• _WORK REQUIRED_: Quote the records beneath, complete and exact. Leave out images.

%%

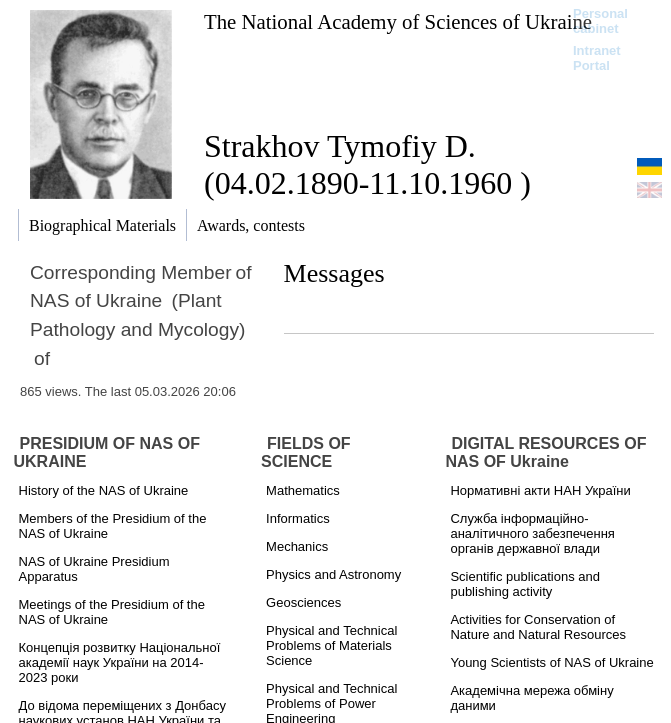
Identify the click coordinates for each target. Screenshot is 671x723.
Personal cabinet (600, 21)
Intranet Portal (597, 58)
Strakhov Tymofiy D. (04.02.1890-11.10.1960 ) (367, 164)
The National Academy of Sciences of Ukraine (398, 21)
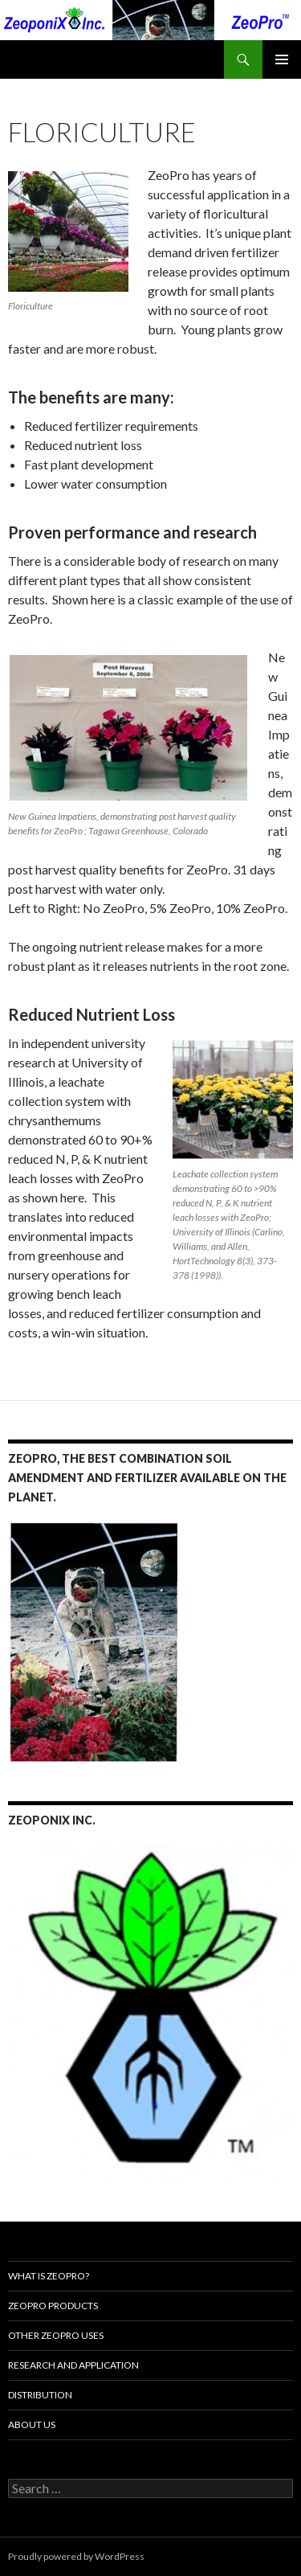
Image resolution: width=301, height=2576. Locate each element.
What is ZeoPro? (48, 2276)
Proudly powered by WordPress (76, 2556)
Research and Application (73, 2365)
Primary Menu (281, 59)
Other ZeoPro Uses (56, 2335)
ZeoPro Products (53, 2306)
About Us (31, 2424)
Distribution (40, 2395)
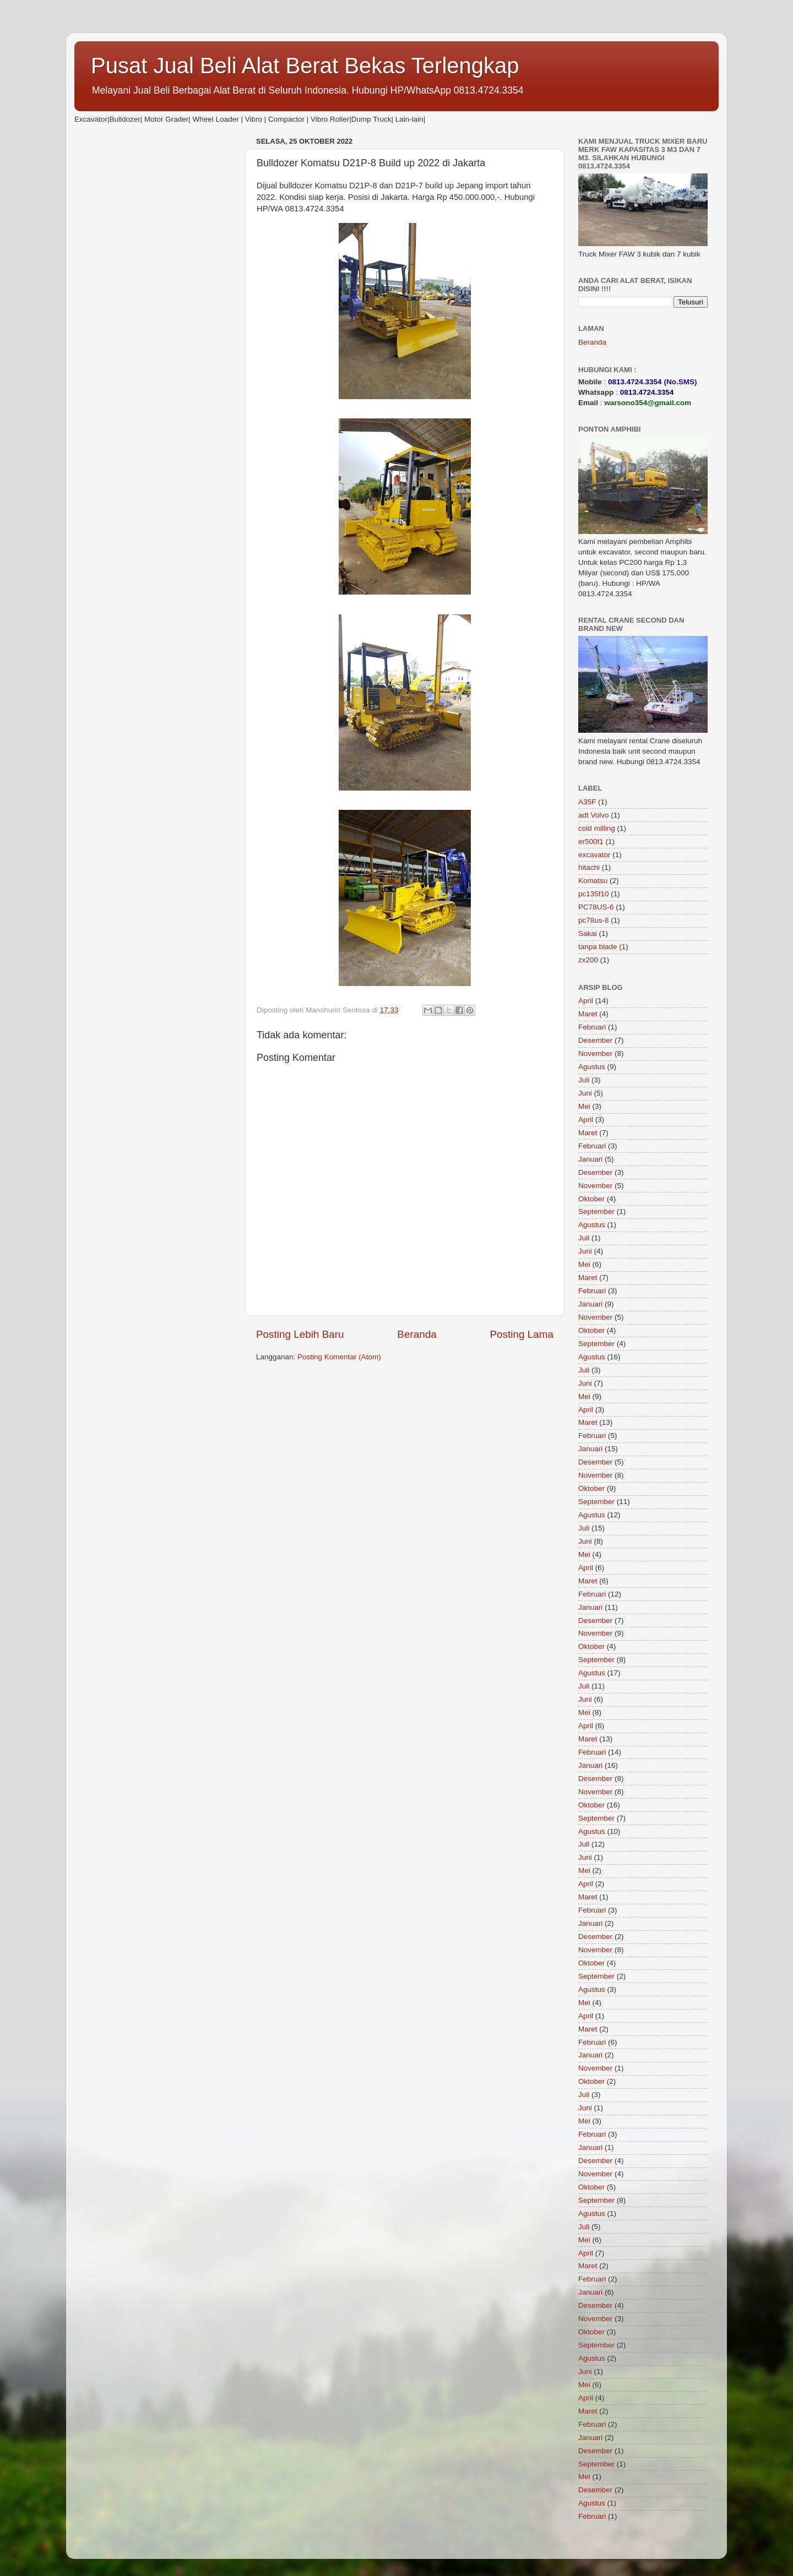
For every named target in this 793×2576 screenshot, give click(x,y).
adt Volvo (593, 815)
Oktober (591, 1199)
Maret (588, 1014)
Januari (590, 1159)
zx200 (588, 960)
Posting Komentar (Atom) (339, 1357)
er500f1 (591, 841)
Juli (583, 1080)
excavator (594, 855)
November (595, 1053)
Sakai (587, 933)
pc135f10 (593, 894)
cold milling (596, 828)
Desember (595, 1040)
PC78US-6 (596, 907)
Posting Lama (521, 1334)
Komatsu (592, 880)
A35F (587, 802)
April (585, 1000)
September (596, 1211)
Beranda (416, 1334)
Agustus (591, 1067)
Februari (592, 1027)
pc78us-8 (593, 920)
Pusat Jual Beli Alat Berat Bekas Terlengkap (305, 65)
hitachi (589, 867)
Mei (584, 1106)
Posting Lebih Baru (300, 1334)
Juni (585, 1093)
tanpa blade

%%

• _ANSWER BELOW_:
Identify the click coordinates for each target. Screenshot is 671x723.
Personal cabinet (600, 21)
Intranet Portal (597, 58)
Strakhov Tymofiy D. (04.02.1890-11.10.1960 ) (367, 164)
The National Academy of Sciences of Ukraine (398, 21)
Image resolution: width=301, height=2576. Locate each element.
What is ZeoPro? (48, 2276)
Proudly powered by WordPress (76, 2556)
Research and Application (73, 2365)
Primary Menu (281, 59)
Other ZeoPro Uses (56, 2335)
ZeoPro Products (53, 2306)
About Us (31, 2424)
Distribution (40, 2395)
For every named target in this 793×2576 screenshot, give click(x,y).
adt Volvo (593, 815)
Oktober (591, 1199)
Maret (588, 1014)
Januari (590, 1159)
zx200 (588, 960)
Posting Komentar (Atom) (339, 1357)
er500f1 (591, 841)
Juli (583, 1080)
excavator (594, 855)
November (595, 1053)
Sakai (587, 933)
pc135f10 (593, 894)
cold milling (596, 828)
Desember (595, 1040)
PC78US-6 (596, 907)
Posting Lama (521, 1334)
Komatsu (592, 880)
A35F (587, 802)
April (585, 1000)
September (596, 1211)
Beranda (416, 1334)
Agustus (591, 1067)
Februari (592, 1027)
pc78us-8 (593, 920)
Pusat Jual Beli Alat Berat Bekas Terlengkap (305, 65)
hitachi (589, 867)
Mei (584, 1106)
Posting Lebih Baru (300, 1334)
Juni (585, 1093)
tanpa blade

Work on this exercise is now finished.